Throughout his ministry, Jesus told parables which painted a portrait of his Father. Who better to describe him than God the Son, the second person of the Trinity, made man? In last week’s story the Father appeared as the king who forgave a huge debt but expected its recipient to do likewise. This week he is a landowner, hiring labourers and giving them all the same wage.

The Greeks and Romans had gods who reflected images of themselves. Jesus wanted to show his people that God does not act according to human thinking: he loves sinners and is waiting eagerly for them to come home to him.

The labourers who had come first were resentful of the ones who had come even at the eleventh hour and were paid the same.
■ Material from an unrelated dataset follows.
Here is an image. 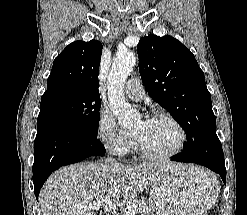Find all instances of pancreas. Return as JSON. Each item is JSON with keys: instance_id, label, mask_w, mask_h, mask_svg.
Here are the masks:
<instances>
[{"instance_id": "obj_1", "label": "pancreas", "mask_w": 247, "mask_h": 215, "mask_svg": "<svg viewBox=\"0 0 247 215\" xmlns=\"http://www.w3.org/2000/svg\"><path fill=\"white\" fill-rule=\"evenodd\" d=\"M133 204H135L137 206L136 211L140 215H155L154 208L152 207V205L149 202L136 199V200H133L132 202H130L128 205H133Z\"/></svg>"}]
</instances>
God’s love, however, does not perform according to human justice but divine mercy. Resentment is an emotion that is corrosive and leads nowhere. In A day in the life of Ivan Denisovich by Alexander Solzhenitsyn, the protagonist Ivan is a prisoner in a gulag, living in extremely harsh conditions. Instead of self-pity, however, he makes the best of his situation: he works hard at well-paid tasks, he gets extra soup at lunch, he shares in a food package for rendering a service and he smuggles some metal into the camp which he will use as a tool. In his view his day has been well spent.

We all have a unique relationship with God and he has gifted each one of us for a particular service. We are not in competition with one another, for we are all loved as precious individuals.